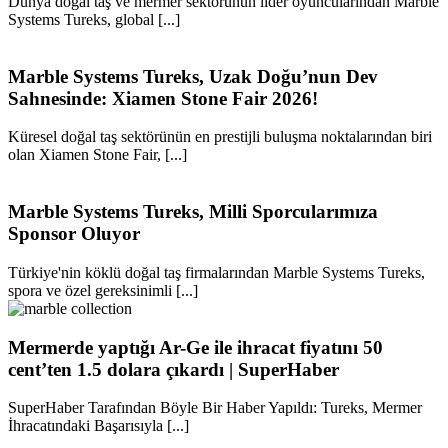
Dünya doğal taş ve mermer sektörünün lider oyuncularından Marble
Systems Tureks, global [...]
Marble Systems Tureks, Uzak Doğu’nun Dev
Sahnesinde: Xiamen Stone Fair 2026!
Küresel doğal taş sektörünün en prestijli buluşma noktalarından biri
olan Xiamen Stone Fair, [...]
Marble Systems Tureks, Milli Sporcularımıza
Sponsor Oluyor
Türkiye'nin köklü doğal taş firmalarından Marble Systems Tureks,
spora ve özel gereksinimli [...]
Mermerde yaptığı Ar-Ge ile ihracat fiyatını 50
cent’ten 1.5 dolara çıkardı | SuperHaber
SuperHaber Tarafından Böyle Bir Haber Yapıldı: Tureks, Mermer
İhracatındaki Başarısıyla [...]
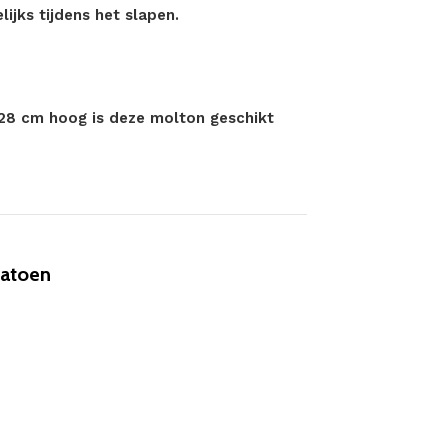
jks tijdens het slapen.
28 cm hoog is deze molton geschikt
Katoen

○ ○ ○ ○ ○

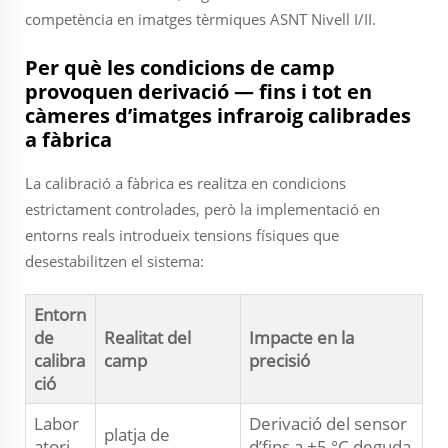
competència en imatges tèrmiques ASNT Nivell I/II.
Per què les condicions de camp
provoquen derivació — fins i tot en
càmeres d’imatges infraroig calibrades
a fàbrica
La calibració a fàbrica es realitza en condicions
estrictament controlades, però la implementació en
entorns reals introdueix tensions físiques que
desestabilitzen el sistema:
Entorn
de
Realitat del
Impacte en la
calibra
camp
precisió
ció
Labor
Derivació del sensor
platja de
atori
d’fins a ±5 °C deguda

○ ○ ○ ○ ○

WORK TASK: From the records above, how many lines include the word "sektörünün"? Only the number is wanted.

OUTPUT BELOW: 2